- **Work required**: Only the text belongs in the copy: retype each record exactly as it appears.

- **Records shown**:
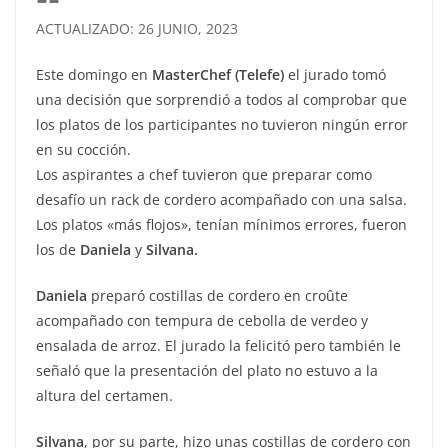
ACTUALIZADO: 26 JUNIO, 2023
Este domingo en
MasterChef (Telefe)
el jurado tomó
una decisión que sorprendió a todos al comprobar que
los platos de los participantes no tuvieron ningún error
en su cocción.
Los aspirantes a chef tuvieron que preparar como
desafío un rack de cordero acompañado con una salsa.
Los platos «más flojos», tenían mínimos errores, fueron
los de
Daniela
y
Silvana.
Daniela
preparó costillas de cordero en croûte
acompañado con tempura de cebolla de verdeo y
ensalada de arroz. El jurado la felicitó pero también le
señaló que la presentación del plato no estuvo a la
altura del certamen.
Silvana
, por su parte, hizo unas costillas de cordero con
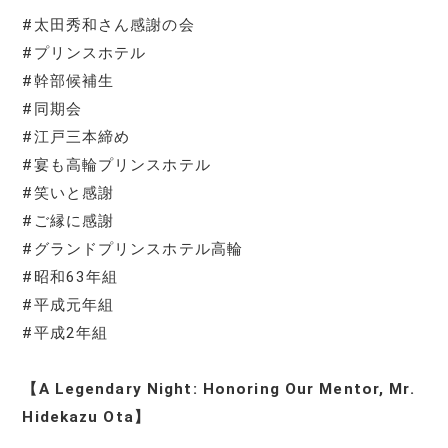
#太田秀和さん感謝の会
#プリンスホテル
#幹部候補生
#同期会
#江戸三本締め
#宴も高輪プリンスホテル
#笑いと感謝
#ご縁に感謝
#グランドプリンスホテル高輪
#昭和63年組
#平成元年組
#平成2年組
【A Legendary Night: Honoring Our Mentor, Mr.
Hidekazu Ota】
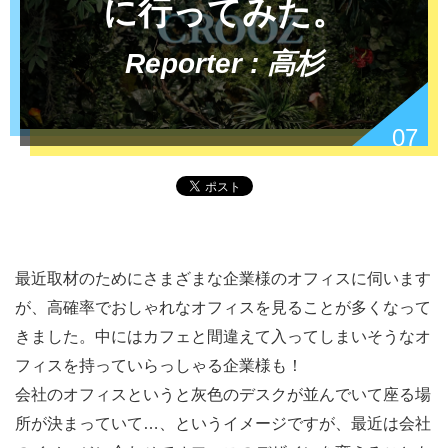
に行ってみた。
Reporter : 高杉
07
最近取材のためにさまざまな企業様のオフィスに伺います
が、高確率でおしゃれなオフィスを見ることが多くなって
きました。中にはカフェと間違えて入ってしまいそうなオ
フィスを持っていらっしゃる企業様も！
会社のオフィスというと灰色のデスクが並んでいて座る場
所が決まっていて…、というイメージですが、最近は会社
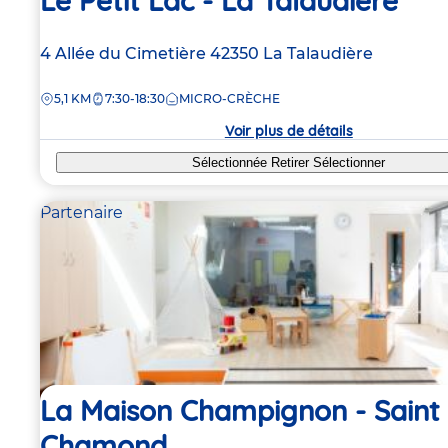
Le Petit Lac - La Talaudiere
Adresse
4 Allée du Cimetière
42350
La Talaudière
de
DISTANCE
5,1 KM
7:30-18:30
MICRO-CRÈCHE
la
crèche
Voir plus de détails
Sélectionnée
Retirer
Sélectionner
Partenaire
La Maison Champignon - Saint
Chamond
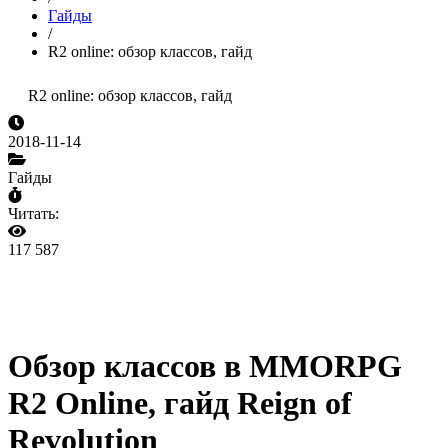
Гайды
/
R2 online: обзор классов, гайд
R2 online: обзор классов, гайд
2018-11-14
Гайды
Читать:
117 587
Обзор классов в MMORPG
R2 Online, гайд Reign of
Revolution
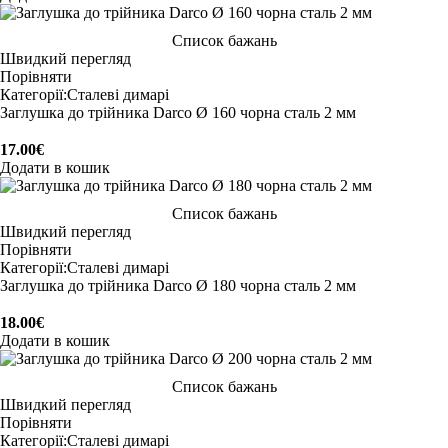
Список бажань
Швидкий перегляд
Порівняти
Категорії:
Сталеві димарі
Заглушка до трійника Darco Ø 160 чорна сталь 2 мм
17.00
€
Додати в кошик
Список бажань
Швидкий перегляд
Порівняти
Категорії:
Сталеві димарі
Заглушка до трійника Darco Ø 180 чорна сталь 2 мм
18.00
€
Додати в кошик
Список бажань
Швидкий перегляд
Порівняти
Категорії:
Сталеві димарі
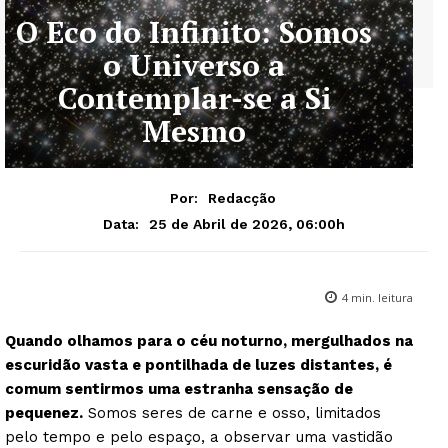
O Eco do Infinito: Somos
o Universo a
Contemplar-se a Si
Mesmo
Por:
Redacção
25 de Abril de 2026, 06:00h
Data:
4
min. leitura
Quando olhamos para o céu noturno, mergulhados na
escuridão vasta e pontilhada de luzes distantes, é
comum sentirmos uma estranha sensação de
pequenez.
Somos seres de carne e osso, limitados
pelo tempo e pelo espaço, a observar uma vastidão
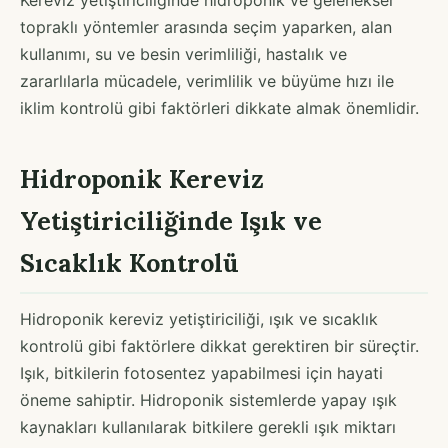
topraklı yöntemler arasında seçim yaparken, alan
kullanımı, su ve besin verimliliği, hastalık ve
zararlılarla mücadele, verimlilik ve büyüme hızı ile
iklim kontrolü gibi faktörleri dikkate almak önemlidir.
Hidroponik Kereviz
Yetiştiriciliğinde Işık ve
Sıcaklık Kontrolü
Hidroponik kereviz yetiştiriciliği, ışık ve sıcaklık
kontrolü gibi faktörlere dikkat gerektiren bir süreçtir.
Işık, bitkilerin fotosentez yapabilmesi için hayati
öneme sahiptir. Hidroponik sistemlerde yapay ışık
kaynakları kullanılarak bitkilere gerekli ışık miktarı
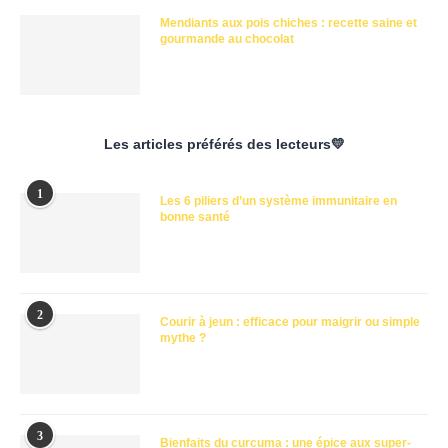
Mendiants aux pois chiches : recette saine et
gourmande au chocolat
Les articles préférés des lecteurs💛
1
Les 6 piliers d’un système immunitaire en
bonne santé
2
Courir à jeun : efficace pour maigrir ou simple
mythe ?
3
Bienfaits du curcuma : une épice aux super-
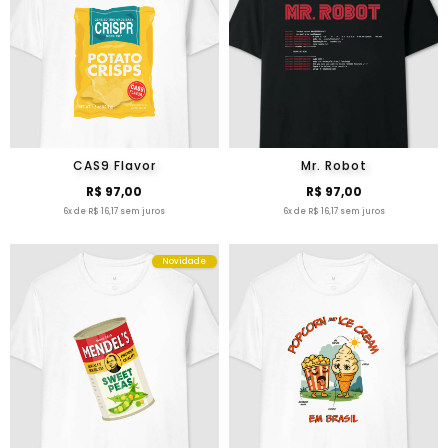
CAS9 Flavor
Mr. Robot
R$ 97,00
R$ 97,00
6x de R$ 16,17 sem juros
6x de R$ 16,17 sem juros
Novidade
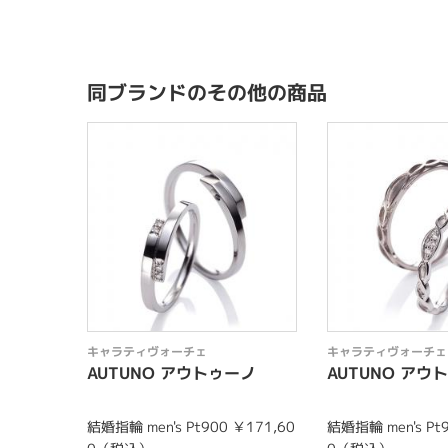
同ブランドのその他の商品
キャラティヴォーチェ
キャラティヴォーチェ
AUTUNO アウトゥーノ
AUTUNO アウ
結婚指輪 men's Pt900 ￥171,60
結婚指輪 men's Pt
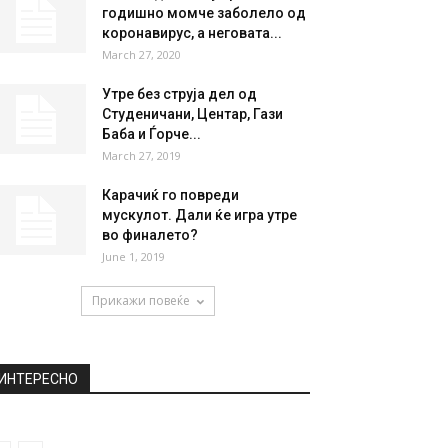
годишно момче заболело од
коронавирус, а неговата...
March 27, 2020
Утре без струја дел од
Студеничани, Центар, Гази
Баба и Ѓорче...
March 27, 2019
Карачиќ го повреди
мускулот. Дали ќе игра утре
во финалето?
June 1, 2019
Прикажи повеќе
ИНТЕРЕСНО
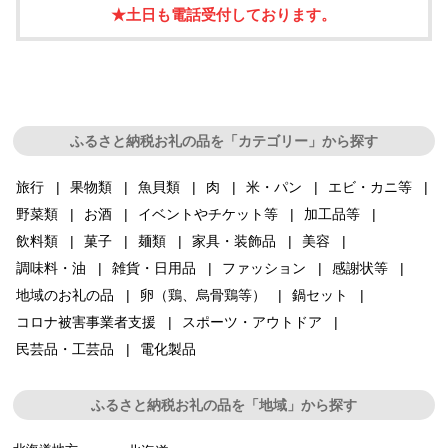
★土日も電話受付しております。
ふるさと納税お礼の品を「カテゴリー」から探す
旅行
果物類
魚貝類
肉
米・パン
エビ・カニ等
野菜類
お酒
イベントやチケット等
加工品等
飲料類
菓子
麺類
家具・装飾品
美容
調味料・油
雑貨・日用品
ファッション
感謝状等
地域のお礼の品
卵（鶏、烏骨鶏等）
鍋セット
コロナ被害事業者支援
スポーツ・アウトドア
民芸品・工芸品
電化製品
ふるさと納税お礼の品を「地域」から探す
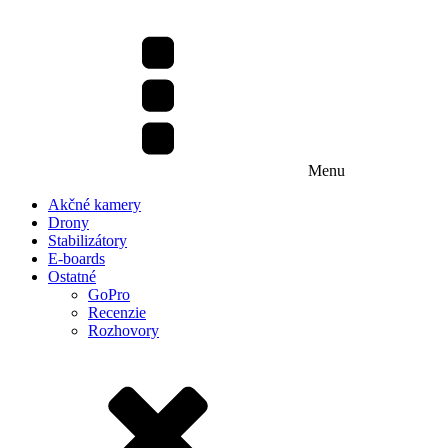
Menu
Akčné kamery
Drony
Stabilizátory
E-boards
Ostatné
GoPro
Recenzie
Rozhovory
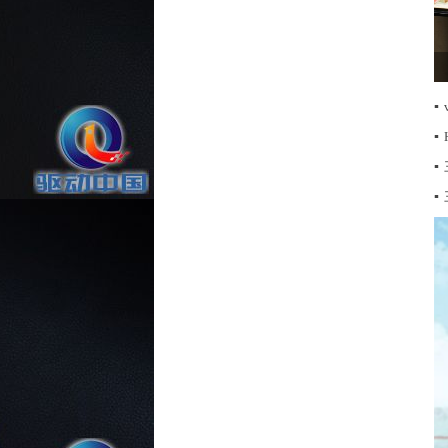
▪
▪
▪
▪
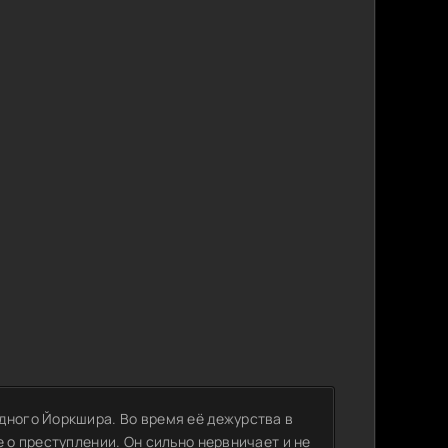
дного Йоркшира. Во время её дежурства в
 о преступлении. Он сильно нервничает и не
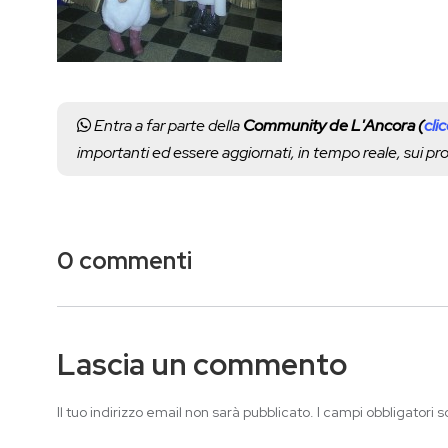
Entra a far parte della
Community de L'Ancora (
cli
importanti ed essere aggiornati, in tempo reale, sui p
0 commenti
Lascia un commento
Il tuo indirizzo email non sarà pubblicato.
I campi obbligatori 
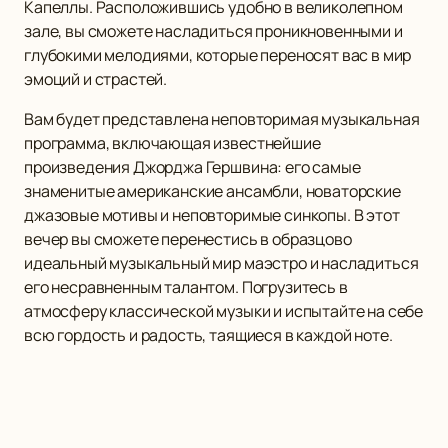
Капеллы. Расположившись удобно в великолепном
зале, вы сможете насладиться проникновенными и
глубокими мелодиями, которые переносят вас в мир
эмоций и страстей.
Вам будет представлена неповторимая музыкальная
программа, включающая известнейшие
произведения Джорджа Гершвина: его самые
знаменитые американские ансамбли, новаторские
джазовые мотивы и неповторимые синкопы. В этот
вечер вы сможете перенестись в образцово
идеальный музыкальный мир маэстро и насладиться
его несравненным талантом. Погрузитесь в
атмосферу классической музыки и испытайте на себе
всю гордость и радость, таящиеся в каждой ноте.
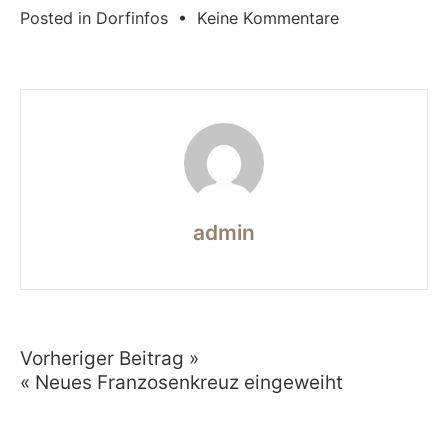
zu
Posted in
Dorfinfos
•
Keine Kommentare
Rehkitzrettun
mit
der
Drohne
admin
Vorheriger Beitrag »
Beitragsnavigation
« Neues Franzosenkreuz eingeweiht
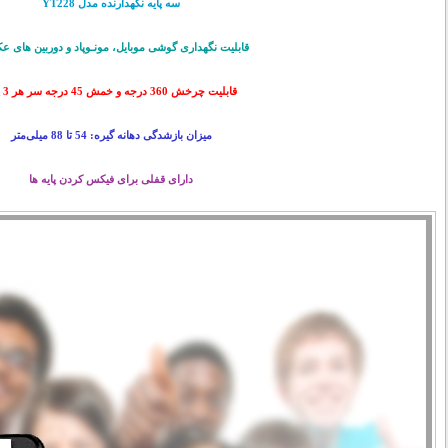
سه پایه نگهدارنده مدل YT228
قابلیت نگهداری گوشی موبایل، مونـوپاد و دوربین های ع
قابلیت چرخش 360 درجه و خمش 45 درجه سر هر 3 پایه
میزان بازشدگی دهانه گیره: 54 تا 88 میلی‌متر
دارای قفلی برای فیکس کردن پایه ها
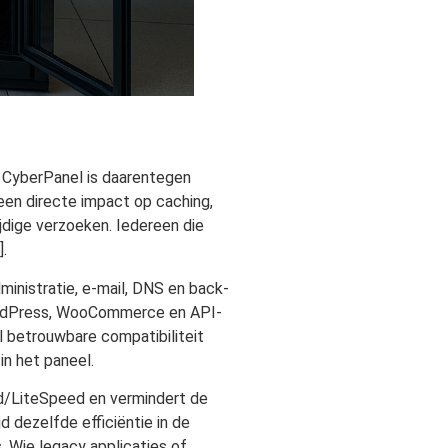
. CyberPanel is daarentegen
een directe impact op caching,
ijdige verzoeken. Iedereen die
.
inistratie, e-mail, DNS en back-
 WordPress, WooCommerce en API-
l betrouwbare compatibiliteit
in het paneel.
d/LiteSpeed en vermindert de
 dezelfde efficiëntie in de
. Wie legacy applicaties of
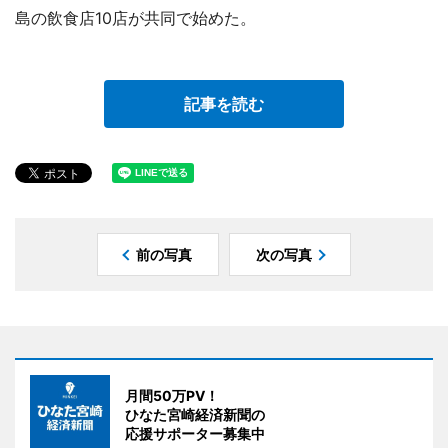
島の飲食店10店が共同で始めた。
記事を読む
前の写真
次の写真
月間50万PV！
ひなた宮崎経済新聞の
応援サポーター募集中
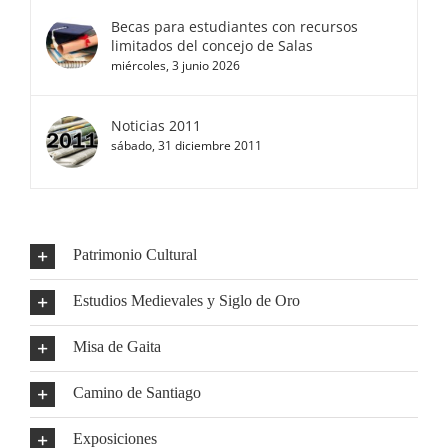
Becas para estudiantes con recursos
limitados del concejo de Salas
miércoles, 3 junio 2026
Noticias 2011
sábado, 31 diciembre 2011
Patrimonio Cultural
Estudios Medievales y Siglo de Oro
Misa de Gaita
Camino de Santiago
Exposiciones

- **Problem solution**:
ACTUALIZADO: 26 JUNIO, 2023
Este domingo en
MasterChef (Telefe)
el jurado tomó
una decisión que sorprendió a todos al comprobar que
los platos de los participantes no tuvieron ningún error
en su cocción.
Los aspirantes a chef tuvieron que preparar como
desafío un rack de cordero acompañado con una salsa.
Los platos «más flojos», tenían mínimos errores, fueron
los de
Daniela
y
Silvana.
Daniela
preparó costillas de cordero en croûte
acompañado con tempura de cebolla de verdeo y
ensalada de arroz. El jurado la felicitó pero también le
señaló que la presentación del plato no estuvo a la
altura del certamen.
Silvana
, por su parte, hizo unas costillas de cordero con
#太田秀和さん感謝の会
#プリンスホテル
#幹部候補生
#同期会
#江戸三本締め
#宴も高輪プリンスホテル
#笑いと感謝
#ご縁に感謝
#グランドプリンスホテル高輪
#昭和63年組
#平成元年組
#平成2年組
【A Legendary Night: Honoring Our Mentor, Mr.
Hidekazu Ota】
に行ってみた。
Reporter : 高杉
07
最近取材のためにさまざまな企業様のオフィスに伺います
が、高確率でおしゃれなオフィスを見ることが多くなって
きました。中にはカフェと間違えて入ってしまいそうなオ
フィスを持っていらっしゃる企業様も！
会社のオフィスというと灰色のデスクが並んでいて座る場
所が決まっていて…、というイメージですが、最近は会社
Le Petit Lac - La Talaudiere
Adresse
4 Allée du Cimetière
42350
La Talaudière
de
DISTANCE
5,1 KM
7:30-18:30
MICRO-CRÈCHE
la
crèche
Voir plus de détails
Sélectionnée
Retirer
Sélectionner
Partenaire
La Maison Champignon - Saint
Chamond
Гайды
/
R2 online: обзор классов, гайд
R2 online: обзор классов, гайд
2018-11-14
Гайды
Читать:
117 587
Обзор классов в MMORPG
R2 Online, гайд Reign of
Revolution
Список бажань
Швидкий перегляд
Порівняти
Категорії:
Сталеві димарі
Заглушка до трійника Darco Ø 160 чорна сталь 2 мм
17.00
€
Додати в кошик
Список бажань
Швидкий перегляд
Порівняти
Категорії:
Сталеві димарі
Заглушка до трійника Darco Ø 180 чорна сталь 2 мм
18.00
€
Додати в кошик
Список бажань
Швидкий перегляд
Порівняти
Категорії:
Сталеві димарі
O Eco do Infinito: Somos
o Universo a
Contemplar-se a Si
Mesmo
Por:
Redacção
25 de Abril de 2026, 06:00h
Data:
4
min. leitura
Quando olhamos para o céu noturno, mergulhados na
escuridão vasta e pontilhada de luzes distantes, é
comum sentirmos uma estranha sensação de
pequenez.
Somos seres de carne e osso, limitados
pelo tempo e pelo espaço, a observar uma vastidão
topraklı yöntemler arasında seçim yaparken, alan
kullanımı, su ve besin verimliliği, hastalık ve
zararlılarla mücadele, verimlilik ve büyüme hızı ile
iklim kontrolü gibi faktörleri dikkate almak önemlidir.
Hidroponik Kereviz
Yetiştiriciliğinde Işık ve
Sıcaklık Kontrolü
Hidroponik kereviz yetiştiriciliği, ışık ve sıcaklık
kontrolü gibi faktörlere dikkat gerektiren bir süreçtir.
Işık, bitkilerin fotosentez yapabilmesi için hayati
öneme sahiptir. Hidroponik sistemlerde yapay ışık
kaynakları kullanılarak bitkilere gerekli ışık miktarı
Mendiants aux pois chiches : recette saine et
gourmande au chocolat
Les articles préférés des lecteurs💛
1
Les 6 piliers d’un système immunitaire en
bonne santé
2
Courir à jeun : efficace pour maigrir ou simple
mythe ?
3
Bienfaits du curcuma : une épice aux super-
CAS9 Flavor
Mr. Robot
R$ 97,00
R$ 97,00
6x de R$ 16,17 sem juros
6x de R$ 16,17 sem juros
Novidade
同ブランドのその他の商品
キャラティヴォーチェ
キャラティヴォーチェ
AUTUNO アウトゥーノ
AUTUNO アウ
結婚指輪 men's Pt900 ￥171,60
結婚指輪 men's Pt
годишно момче заболело од
коронавирус, а неговата...
March 27, 2020
Утре без струја дел од
Студеничани, Центар, Гази
Баба и Ѓорче...
March 27, 2019
Карачиќ го повреди
мускулот. Дали ќе игра утре
во финалето?
June 1, 2019
Прикажи повеќе
ИНТЕРЕСНО
★土日も電話受付しております。
ふるさと納税お礼の品を「カテゴリー」から探す
旅行
果物類
魚貝類
肉
米・パン
エビ・カニ等
野菜類
お酒
イベントやチケット等
加工品等
飲料類
菓子
麺類
家具・装飾品
美容
調味料・油
雑貨・日用品
ファッション
感謝状等
地域のお礼の品
卵（鶏、烏骨鶏等）
鍋セット
コロナ被害事業者支援
スポーツ・アウトドア
民芸品・工芸品
電化製品
ふるさと納税お礼の品を「地域」から探す
Menu
Akčné kamery
Drony
Stabilizátory
E-boards
Ostatné
GoPro
Recenzie
Rozhovory
▪
▪
▪
▪
дного Йоркшира. Во время её дежурства в
 о преступлении. Он сильно нервничает и не
Entra a far parte della
Community de L'Ancora (
cli
importanti ed essere aggiornati, in tempo reale, sui p
0 commenti
Lascia un commento
Il tuo indirizzo email non sarà pubblicato.
I campi obbligatori 
Капеллы. Расположившись удобно в великолепном
зале, вы сможете насладиться проникновенными и
глубокими мелодиями, которые переносят вас в мир
эмоций и страстей.
Вам будет представлена неповторимая музыкальная
программа, включающая известнейшие
произведения Джорджа Гершвина: его самые
знаменитые американские ансамбли, новаторские
джазовые мотивы и неповторимые синкопы. В этот
вечер вы сможете перенестись в образцово
идеальный музыкальный мир маэстро и насладиться
его несравненным талантом. Погрузитесь в
атмосферу классической музыки и испытайте на себе
всю гордость и радость, таящиеся в каждой ноте.
zu
Posted in
Dorfinfos
•
Keine Kommentare
Rehkitzrettun
mit
der
Drohne
admin
Vorheriger Beitrag »
Beitragsnavigation
« Neues Franzosenkreuz eingeweiht
سه پایه نگهدارنده مدل YT228
قابلیت نگهداری گوشی موبایل، مونـوپاد و دوربین های ع
قابلیت چرخش 360 درجه و خمش 45 درجه سر هر 3 پایه
میزان بازشدگی دهانه گیره: 54 تا 88 میلی‌متر
دارای قفلی برای فیکس کردن پایه ها
. CyberPanel is daarentegen
een directe impact op caching,
ijdige verzoeken. Iedereen die
.
inistratie, e-mail, DNS en back-
 WordPress, WooCommerce en API-
l betrouwbare compatibiliteit
in het paneel.
d/LiteSpeed en vermindert de
 dezelfde efficiëntie in de
. Wie legacy applicaties of
島の飲食店10店が共同で始めた。
記事を読む
前の写真
次の写真
月間50万PV！
ひなた宮崎経済新聞の
応援サポーター募集中
Becas para estudiantes con recursos
limitados del concejo de Salas
miércoles, 3 junio 2026
Noticias 2011
sábado, 31 diciembre 2011
Patrimonio Cultural
Estudios Medievales y Siglo de Oro
Misa de Gaita
Camino de Santiago
Exposiciones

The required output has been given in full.